Your task -
Excluding pictures, retype the line with "this capacity to" and each line that follows it to the end of the data below, word for word.

Records provided -
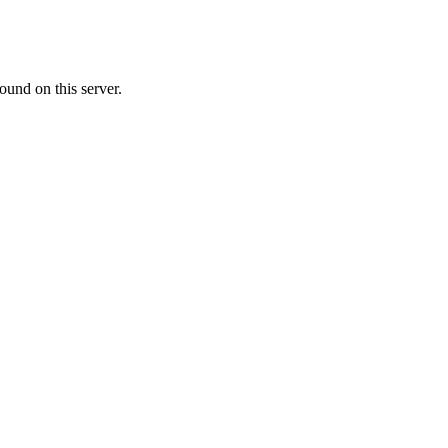
ound on this server.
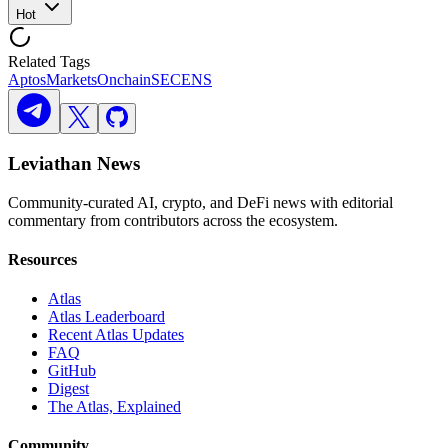
Hot
Related Tags
Aptos
Markets
Onchain
SEC
ENS
Leviathan News
Community-curated AI, crypto, and DeFi news with editorial
commentary from contributors across the ecosystem.
Resources
Atlas
Atlas Leaderboard
Recent Atlas Updates
FAQ
GitHub
Digest
The Atlas, Explained
Community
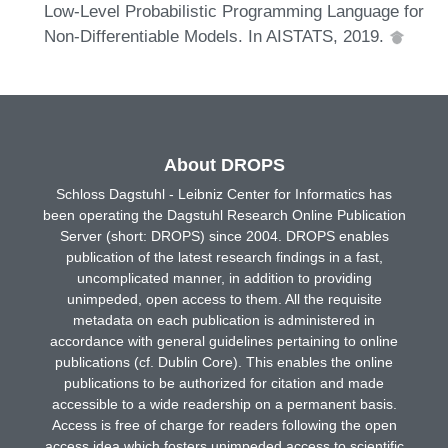
Low-Level Probabilistic Programming Language for
Non-Differentiable Models. In AISTATS, 2019.
About DROPS
Schloss Dagstuhl - Leibniz Center for Informatics has
been operating the Dagstuhl Research Online Publication
Server (short: DROPS) since 2004. DROPS enables
publication of the latest research findings in a fast,
uncomplicated manner, in addition to providing
unimpeded, open access to them. All the requisite
metadata on each publication is administered in
accordance with general guidelines pertaining to online
publications (cf. Dublin Core). This enables the online
publications to be authorized for citation and made
accessible to a wide readership on a permanent basis.
Access is free of charge for readers following the open
access idea which fosters unimpeded access to scientific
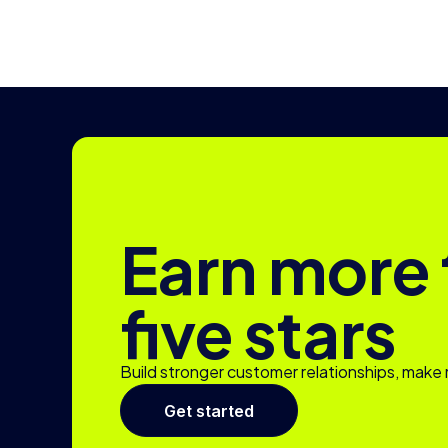
Earn more
five stars
Build stronger customer relationships, make 
Get started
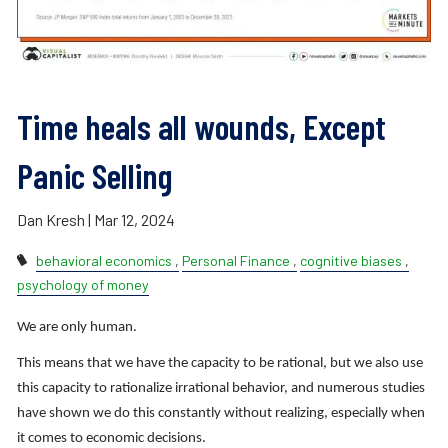
Time heals all wounds, Except
Panic Selling
Dan Kresh |
Mar 12, 2024
behavioral economics
Personal Finance
cognitive biases
psychology of money
We are only human.
This means that we have the capacity to be rational, but we also use
this capacity to rationalize irrational behavior, and numerous studies
have shown we do this constantly without realizing, especially when
it comes to economic decisions.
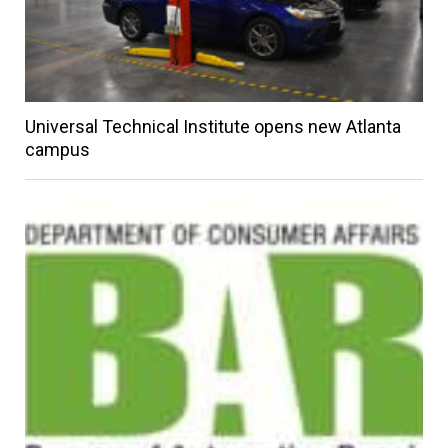
Universal Technical Institute opens new Atlanta
campus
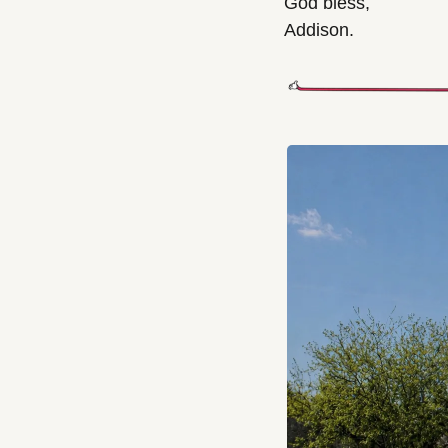
God bless,
Addison.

Written answer -
this capacity to rationalize irrational behavior, and numerous studies
have shown we do this constantly without realizing, especially when
it comes to economic decisions.
Universal Technical Institute opens new Atlanta
campus
God bless,
Addison.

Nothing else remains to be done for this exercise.